First Peoples Worldwide founder Rebecca Adamson met with staff for Sen. Patrick Leahy to initiate a process that created a Coordinator for Indigenous Peoples Issues position within USAID. In 2005 Leahy, D-Vt., a member of the powerful Senate Appropriations Committee, with the approval of then-chairman Sen. Mitch McConnell, R-Ky., moved the following language in a Department of State, Foreign Operations and Related Programs Appropriations bill for fiscal year 2006: ''The [Appropriations] Committee is concerned with the many problems facing indigenous peoples whose survival is increasingly threatened. Poverty, discrimination and displacement are common challenges for indigenous peoples whose unique cultural traditions enrich all humanity. The Committee believes that USAID should devote more attention to helping indigenous peoples protect their lands and their way of life.
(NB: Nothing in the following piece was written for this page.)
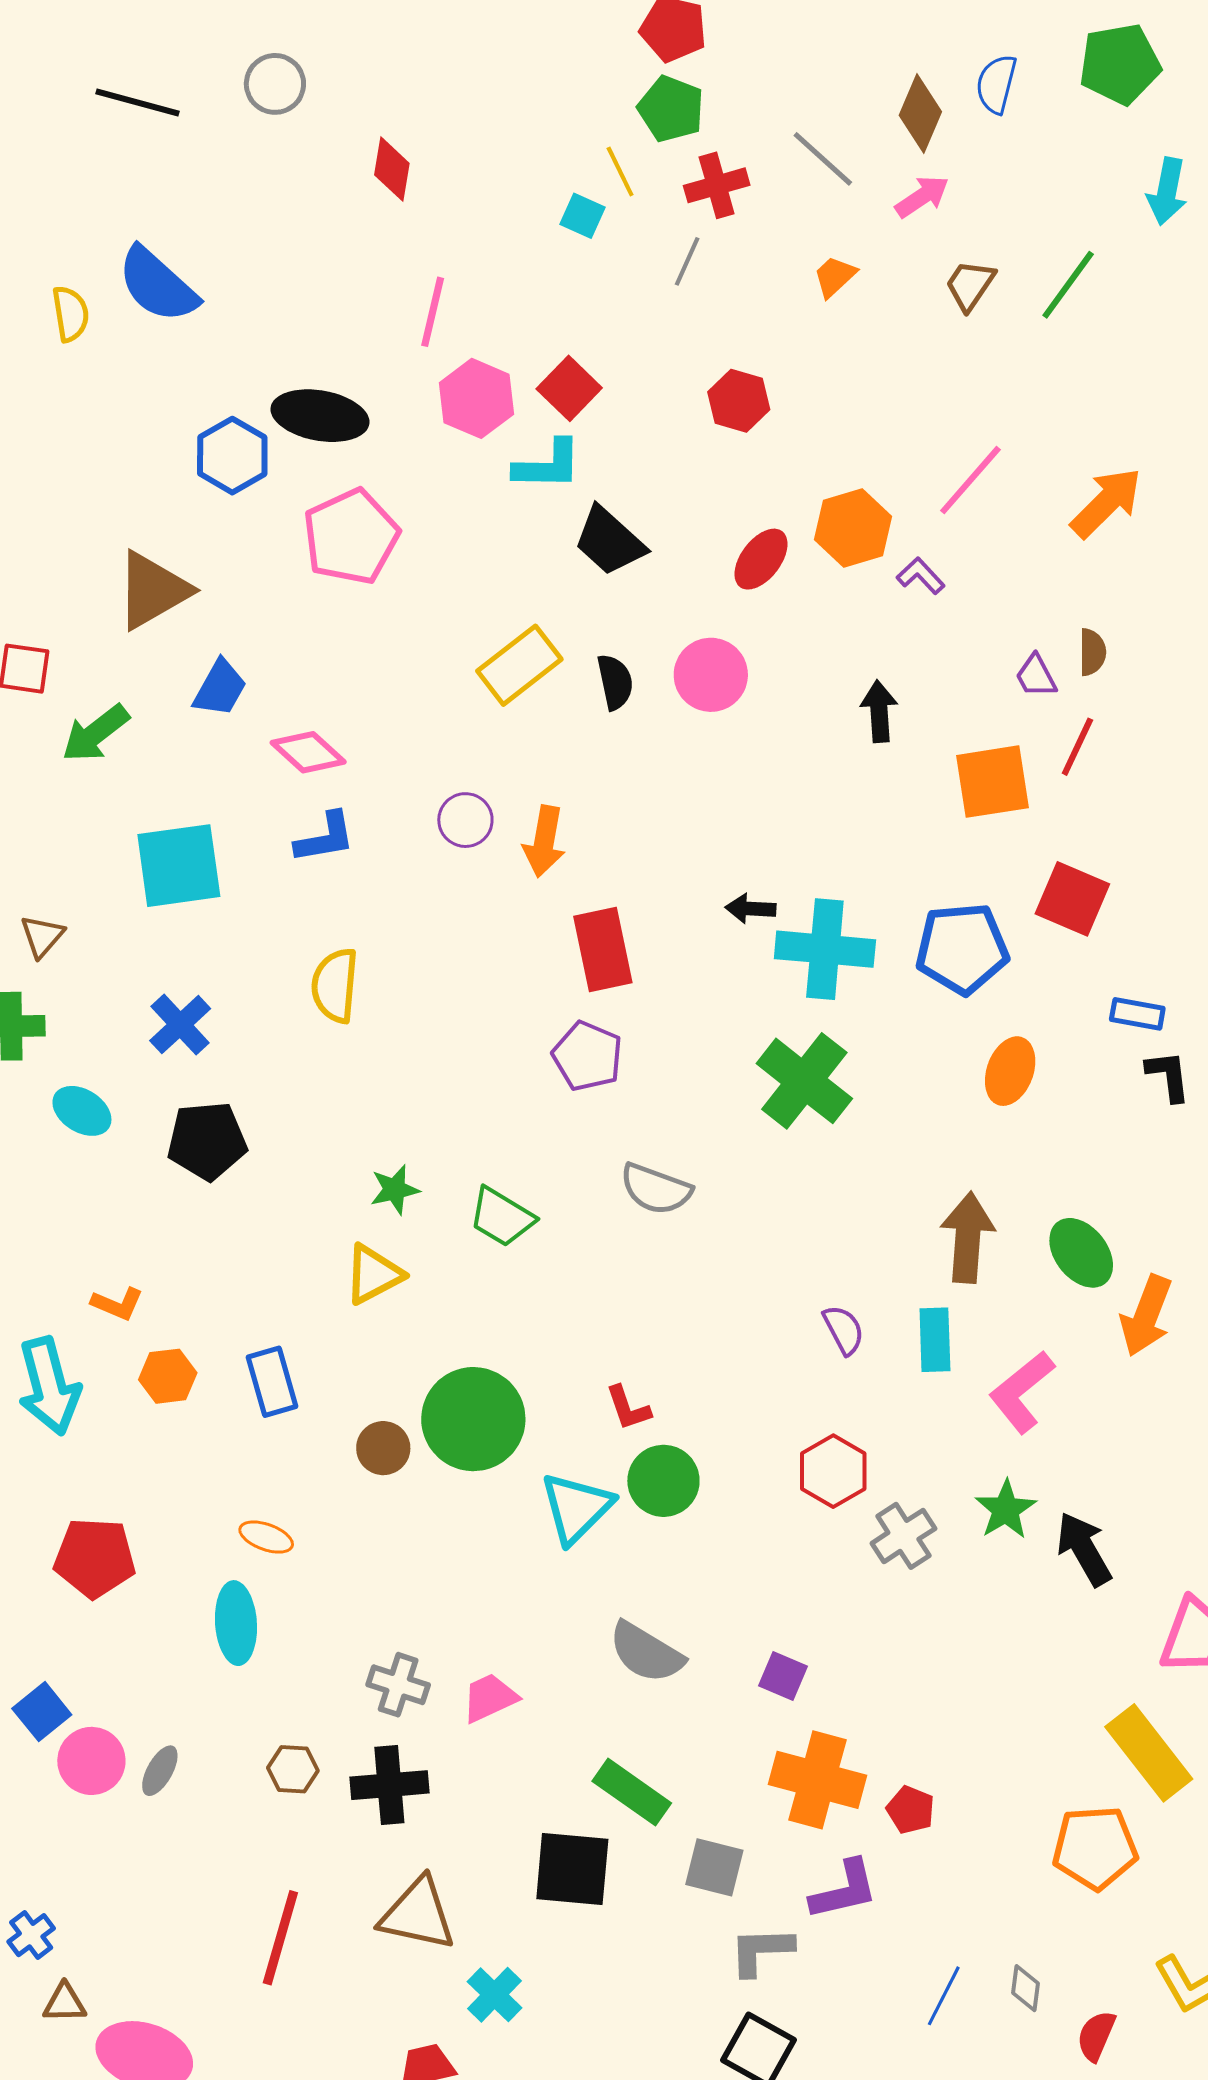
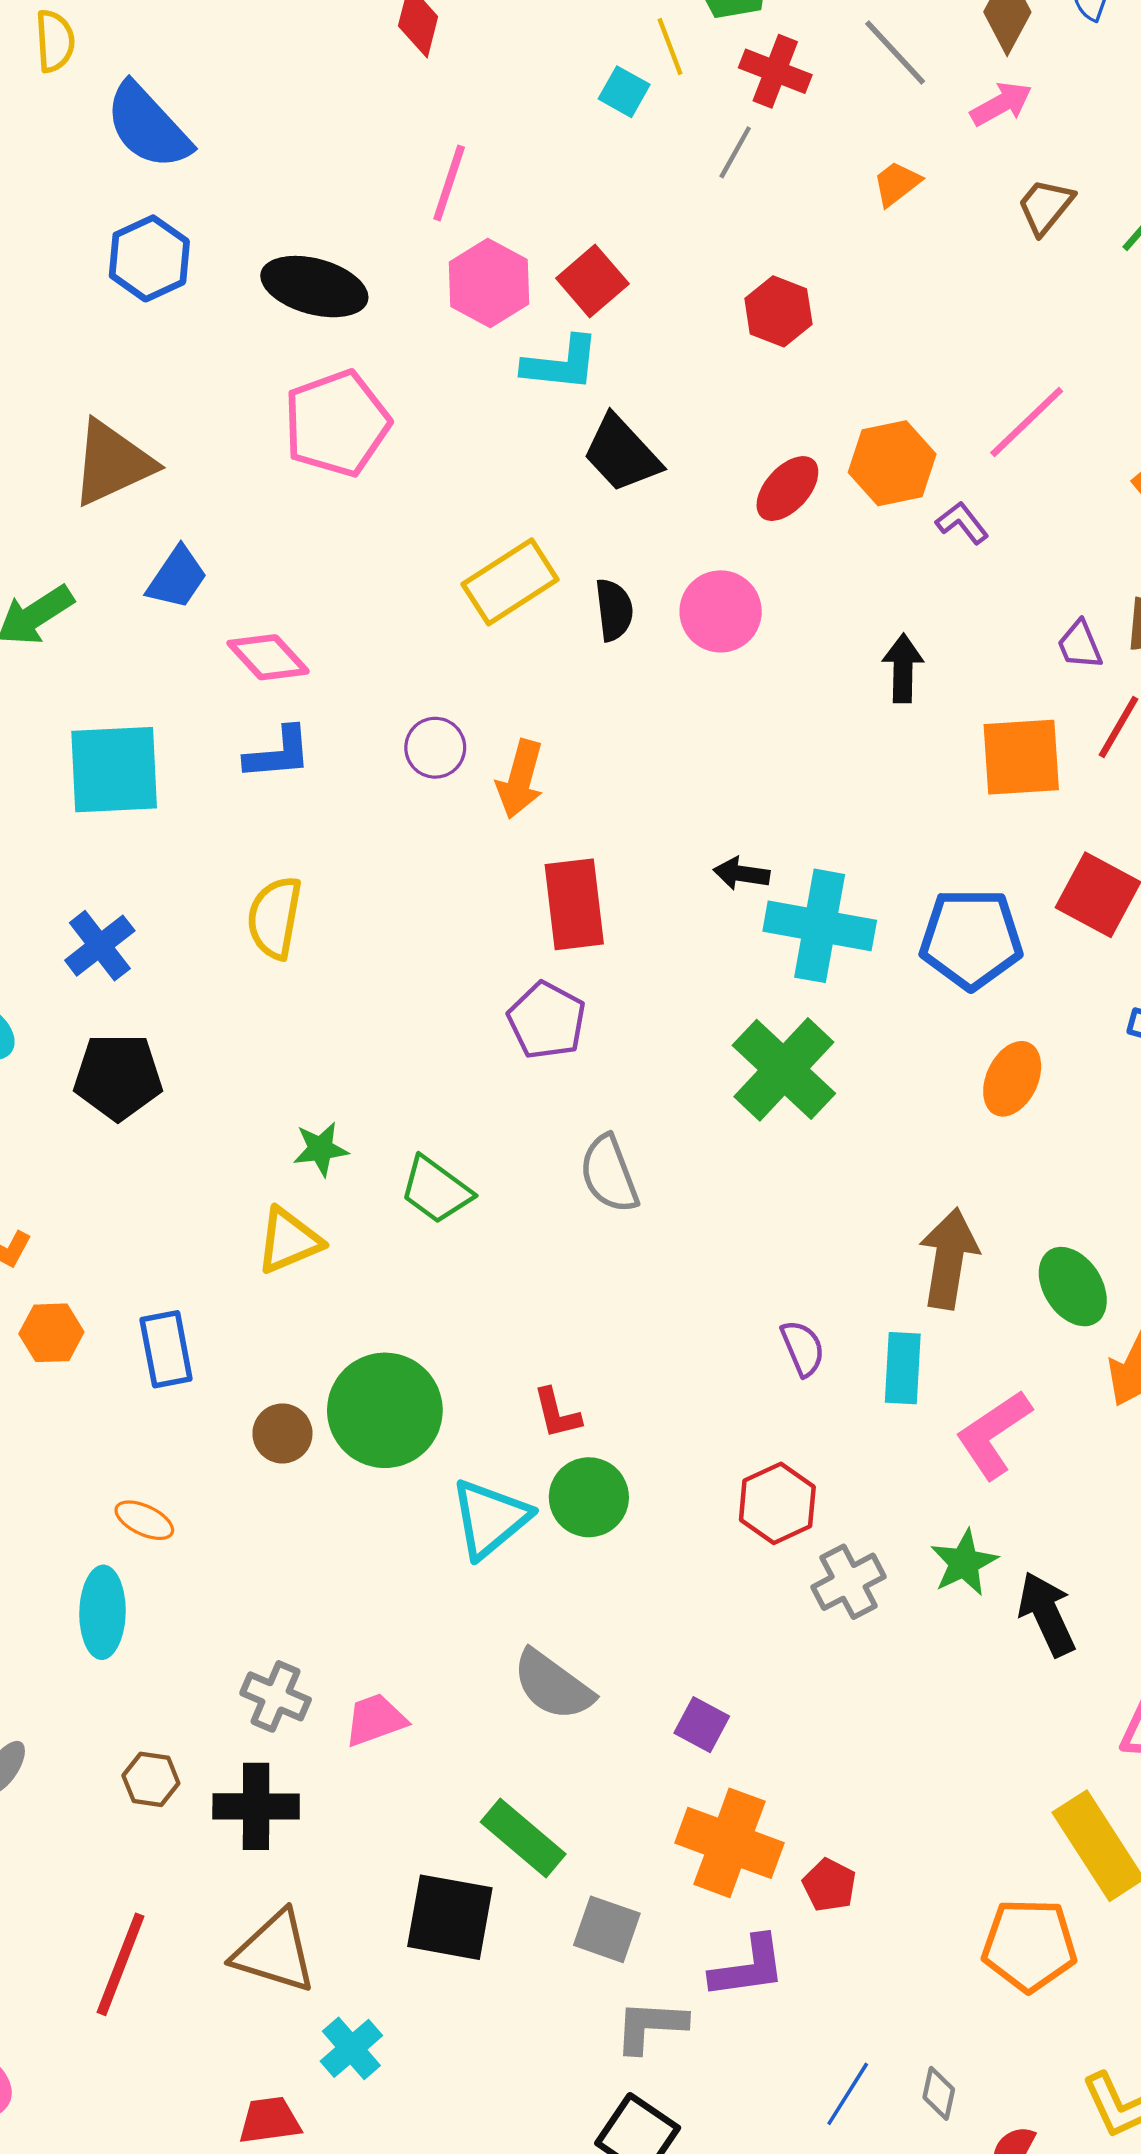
red cross: (717, 185) -> (775, 71), turned 32
yellow semicircle: (70, 314) -> (55, 41), moved
blue hexagon: (232, 456) -> (149, 258), moved
gray semicircle: (656, 1189) -> (609, 1174), turned 44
As a first step, the Committee recommends that USAID designate a Coordinator for Indigenous Peoples Issues to: consult with representatives of indigenous peoples organizations; ensure that the rights and needs of indigenous peoples are effectively addressed in USAID policies, programs and activities; monitor the design and implementation of such programs, programs and activities which directly or indirectly affect them; and coordinate with other Federal agencies on relevant issues relating to indigenous peoples.'' Adamson had her own view of why the appointment took a while.
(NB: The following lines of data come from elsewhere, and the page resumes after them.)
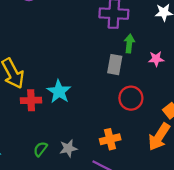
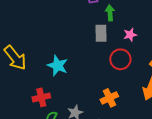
pink star: (156, 59) -> (130, 35), moved
red cross: (31, 100) -> (41, 97), moved

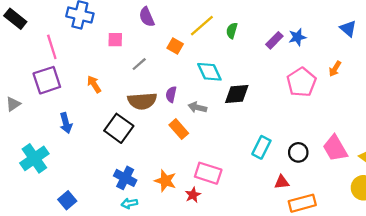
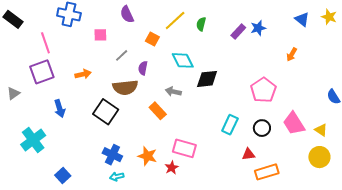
pink pentagon: (301, 82) -> (263, 90), moved
orange arrow: (94, 84) -> (83, 74), turned 112
purple semicircle: (171, 94) -> (143, 68), moved

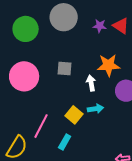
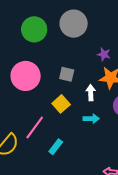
purple star: (100, 26) -> (104, 54), moved
yellow square: (74, 115) -> (61, 104), moved

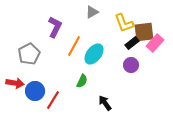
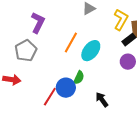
yellow L-shape: (124, 23) -> (121, 20), turned -130
purple L-shape: (55, 27) -> (38, 23), moved
blue circle: (35, 91) -> (66, 88), moved

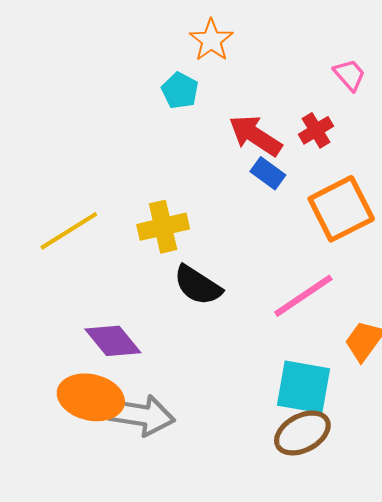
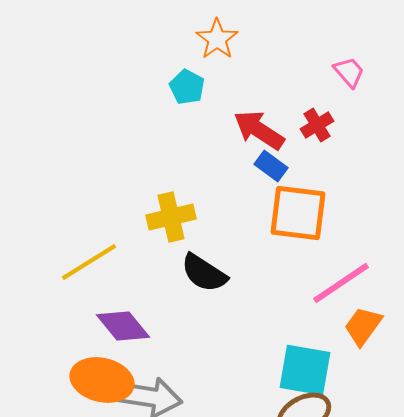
orange square: (341, 209) -> (298, 213), moved, turned 34
yellow line: (69, 231) -> (89, 262), moved
pink line: (303, 296) -> (341, 283), moved

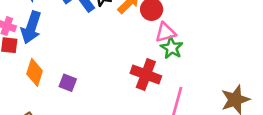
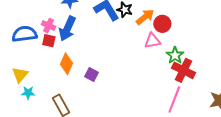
pink triangle: (165, 33) -> (152, 41), moved
red cross: (146, 75) -> (183, 70), moved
''None of the 'Beltway bandits' wanted this office to come about and, once it came about, they didn't want it to do anything,'' she said, referring to the large Washington-area organizations that are annually awarded large contracts by federal government agencies, USAID among them. (The roughly circular system of highways around Washington, D.C., is known as the Beltway to anyone within a certain radius of Washington.) But she added that USAID did the right thing in appointing Moore as interim director. Moore himself said the delayed appointment was due to the need for USAID staff to become more familiar with indigenous issues. Indeed, the meeting demonstrated a certain wariness toward a permanent intra-agency indigenous presence on the part of USAID staff. Staff members made repeated precautionary references to the USAID ''mandate,'' creating a cumulative impression of doubt about the Senate ''approps'' language. Midway through the meeting, Peter Poole, a geographer whose career includes years of territorial mapping and court testimony in support of indigenous land claims, suggested that USAID develop guidelines against conservation-as-indigenous-dispossession, instead of waiting for organizations ''that may or may not be villains in these cases'' to raise the pirate flag of soft eviction policies and practices. USAID staff member Connie Campbell responded by pronouncing herself ''actually shocked by some of the language that I'm hearing, everything from outside NGOs to villains, but at the same time encouraging us to encourage them to work in different ways. And so we also should all be cognizant of the rhetoric that we're always using when talking about this in the context of working together.'' Poole kept his own counsel for the rest of the meeting, but pressed for comment afterward he said, ''Oh, I forgot, there are no bad people. I forgot! It's a big American dream: there are no bad people, only mistakes.''

Mac Chapin of Native Lands exposed a ''mistake'' by Chemonics International Inc., a large Washington-based contractor of USAID. Among the lessons learned from a five-year, $9.5 million USAID contract for Chemonics International's expertise on deforestation among the Huaorani and Cofan territories of Ecuador was the following, according to the Chemonics Web site as of Feb. 20: ''Implementing a project with and for the benefit of indigenous peoples is analogous to parenting: there is no reliable 'how to' manual and every community, like every child, is unique.'' Though Chapin read aloud from a Web site printout, no one expressed shock at its language. Several faces at the table registered palpable distaste, however, and in one case, evident distress. Within a week, the wording on the Web site had been changed and Chemonics project director Joao Queiroz had sent Chapin (addressed as Chapman) a defensive and accusatory e-mail. Chapin's response corrected his perspective and the spelling of his, Chapin's, name.